**EXERCISE REQUIREMENTS**
The required answer is every line of the data containing the word "nicht".

**SOURCE DATA**
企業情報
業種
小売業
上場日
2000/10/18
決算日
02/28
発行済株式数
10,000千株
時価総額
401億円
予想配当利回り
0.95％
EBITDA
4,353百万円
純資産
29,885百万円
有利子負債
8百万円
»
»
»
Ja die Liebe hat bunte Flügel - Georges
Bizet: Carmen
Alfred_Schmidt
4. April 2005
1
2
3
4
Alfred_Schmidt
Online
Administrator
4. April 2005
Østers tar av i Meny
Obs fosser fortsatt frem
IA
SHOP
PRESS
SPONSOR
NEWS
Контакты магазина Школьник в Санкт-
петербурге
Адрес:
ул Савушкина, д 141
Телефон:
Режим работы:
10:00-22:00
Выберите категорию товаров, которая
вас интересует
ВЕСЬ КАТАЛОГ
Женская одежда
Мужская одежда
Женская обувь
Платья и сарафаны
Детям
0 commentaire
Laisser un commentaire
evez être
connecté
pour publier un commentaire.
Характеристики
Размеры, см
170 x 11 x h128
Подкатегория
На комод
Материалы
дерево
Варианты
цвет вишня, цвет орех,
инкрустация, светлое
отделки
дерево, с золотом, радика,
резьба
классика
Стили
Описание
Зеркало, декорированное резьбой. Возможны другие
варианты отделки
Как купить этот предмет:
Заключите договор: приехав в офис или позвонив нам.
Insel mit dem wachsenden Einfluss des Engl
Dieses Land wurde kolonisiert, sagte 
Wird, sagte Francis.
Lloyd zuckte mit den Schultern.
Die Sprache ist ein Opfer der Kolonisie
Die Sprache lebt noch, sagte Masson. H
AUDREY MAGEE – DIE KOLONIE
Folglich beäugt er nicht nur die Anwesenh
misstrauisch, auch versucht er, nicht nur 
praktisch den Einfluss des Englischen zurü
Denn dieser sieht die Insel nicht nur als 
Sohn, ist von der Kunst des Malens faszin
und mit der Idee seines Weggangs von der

**ANSWER FOR THIS EXERCISE**
Folglich beäugt er nicht nur die Anwesenh
misstrauisch, auch versucht er, nicht nur 
Denn dieser sieht die Insel nicht nur als 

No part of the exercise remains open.